Caladenia praecox, commonly known as early caladenia or early caps is a plant in the orchid family Orchidaceae and is endemic to south-eastern Australia. It is a ground orchid with a single leaf and up to four white flowers which are often tinged with green or pink.

==Description==
Caladenia praecox is a terrestrial, perennial, deciduous, herb with an underground tuber and a single leaf, 60-120 mm long and 2-3 mm wide. Up to four white flowers which are often tinged with green or pink, are borne on a spike 60-130 mm tall. The backs of the sepals and petals have dark red glandular hairs. The dorsal sepal is 9-12 mm long, 3-4 mm wide and curves forward, forming a hood over the column. The lateral sepals are 11-15 mm long and 3-5 mm wide and spread apart. The petals are 9-12 mm long, about 3 mm wide and spread widely. The labellum is white, often with red marks and is 6-7 mm long and 4-6 mm wide. The sides of the labellum turn upwards and have stalked teeth and the tip is curled under. There are four or six rows of crowded calli in the mid-line of the labellum. Flowering occurs from August and October.

==Taxonomy and naming==
Caladenia praecox was first formally described in 1926 by William Nicholls and the description was published in The Victorian Naturalist. The specific epithet (praecox) is a Latin word meaning "too early ripe" or "precocious". Although recognised by the Royal Botanic Gardens, Melbourne as a valid name, C. praecox is regarded as a synonym of Caladenia dimorpha by the Royal Botanic Gardens, Kew.

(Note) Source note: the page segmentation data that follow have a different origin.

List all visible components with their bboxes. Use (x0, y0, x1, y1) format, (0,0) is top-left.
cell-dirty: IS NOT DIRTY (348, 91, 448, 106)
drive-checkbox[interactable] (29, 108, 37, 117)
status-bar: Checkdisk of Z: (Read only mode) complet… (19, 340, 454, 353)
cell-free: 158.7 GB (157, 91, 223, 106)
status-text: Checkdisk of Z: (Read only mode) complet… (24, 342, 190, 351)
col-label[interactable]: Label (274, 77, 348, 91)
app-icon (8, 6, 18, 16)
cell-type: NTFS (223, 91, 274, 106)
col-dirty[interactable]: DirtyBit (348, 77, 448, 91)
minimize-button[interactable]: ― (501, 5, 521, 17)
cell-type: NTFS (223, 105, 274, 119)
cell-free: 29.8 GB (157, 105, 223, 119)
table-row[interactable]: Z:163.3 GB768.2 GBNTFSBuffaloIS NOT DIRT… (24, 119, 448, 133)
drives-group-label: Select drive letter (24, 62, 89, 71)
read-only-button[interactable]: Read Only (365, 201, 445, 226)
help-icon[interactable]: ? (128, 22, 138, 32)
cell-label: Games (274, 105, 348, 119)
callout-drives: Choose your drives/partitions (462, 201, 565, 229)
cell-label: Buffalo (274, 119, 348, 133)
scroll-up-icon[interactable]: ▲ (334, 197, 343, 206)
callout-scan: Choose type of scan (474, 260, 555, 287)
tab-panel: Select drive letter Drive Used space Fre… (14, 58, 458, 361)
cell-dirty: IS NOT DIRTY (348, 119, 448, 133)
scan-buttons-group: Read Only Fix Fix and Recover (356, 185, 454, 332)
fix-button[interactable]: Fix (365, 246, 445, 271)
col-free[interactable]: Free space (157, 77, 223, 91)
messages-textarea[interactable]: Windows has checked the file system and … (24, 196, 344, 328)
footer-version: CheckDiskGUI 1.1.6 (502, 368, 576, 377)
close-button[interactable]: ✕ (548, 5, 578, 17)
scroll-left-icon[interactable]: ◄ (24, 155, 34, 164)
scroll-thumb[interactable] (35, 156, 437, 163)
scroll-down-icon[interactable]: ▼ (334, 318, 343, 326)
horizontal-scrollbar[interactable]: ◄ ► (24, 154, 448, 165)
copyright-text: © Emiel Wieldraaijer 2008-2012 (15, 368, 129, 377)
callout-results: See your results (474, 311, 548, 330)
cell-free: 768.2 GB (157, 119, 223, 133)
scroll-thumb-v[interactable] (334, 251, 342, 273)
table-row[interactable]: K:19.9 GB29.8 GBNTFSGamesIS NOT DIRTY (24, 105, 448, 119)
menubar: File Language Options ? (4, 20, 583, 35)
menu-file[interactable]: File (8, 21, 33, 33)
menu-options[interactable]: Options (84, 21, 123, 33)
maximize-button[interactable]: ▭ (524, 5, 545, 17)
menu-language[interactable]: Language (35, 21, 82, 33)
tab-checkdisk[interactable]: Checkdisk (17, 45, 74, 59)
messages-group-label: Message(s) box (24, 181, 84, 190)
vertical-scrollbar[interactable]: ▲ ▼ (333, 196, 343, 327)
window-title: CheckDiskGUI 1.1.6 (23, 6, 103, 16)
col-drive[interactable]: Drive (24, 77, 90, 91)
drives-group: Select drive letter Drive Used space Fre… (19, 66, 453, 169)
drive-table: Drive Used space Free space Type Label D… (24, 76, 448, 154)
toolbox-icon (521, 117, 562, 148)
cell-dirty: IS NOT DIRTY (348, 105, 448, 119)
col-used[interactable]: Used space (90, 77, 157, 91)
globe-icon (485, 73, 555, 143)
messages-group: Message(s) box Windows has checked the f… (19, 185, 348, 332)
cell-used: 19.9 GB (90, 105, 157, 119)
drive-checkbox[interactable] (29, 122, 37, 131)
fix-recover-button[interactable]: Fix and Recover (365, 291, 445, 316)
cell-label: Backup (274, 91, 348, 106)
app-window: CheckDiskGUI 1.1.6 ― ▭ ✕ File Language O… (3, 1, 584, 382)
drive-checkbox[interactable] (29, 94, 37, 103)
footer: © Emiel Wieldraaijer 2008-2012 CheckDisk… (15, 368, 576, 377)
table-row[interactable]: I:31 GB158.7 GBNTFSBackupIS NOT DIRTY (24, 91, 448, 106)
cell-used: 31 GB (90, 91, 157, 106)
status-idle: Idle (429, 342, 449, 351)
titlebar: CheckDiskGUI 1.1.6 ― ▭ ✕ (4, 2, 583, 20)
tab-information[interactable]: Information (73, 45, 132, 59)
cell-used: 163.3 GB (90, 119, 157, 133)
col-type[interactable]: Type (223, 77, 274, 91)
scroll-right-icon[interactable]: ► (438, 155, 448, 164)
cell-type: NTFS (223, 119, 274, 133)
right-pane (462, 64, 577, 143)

==Distribution and habitat==
Caladenia praecox is widespread in Victoria especially in the Victorian goldfields and is often recorded from areas to the north-east of Melbourne, growing in open forest and woodland. In also occurs in the south-east of New South Wales.

==Conservation==
Caladenia praecox is not listed under the Victorian Flora and Fauna Guarantee Act 1988.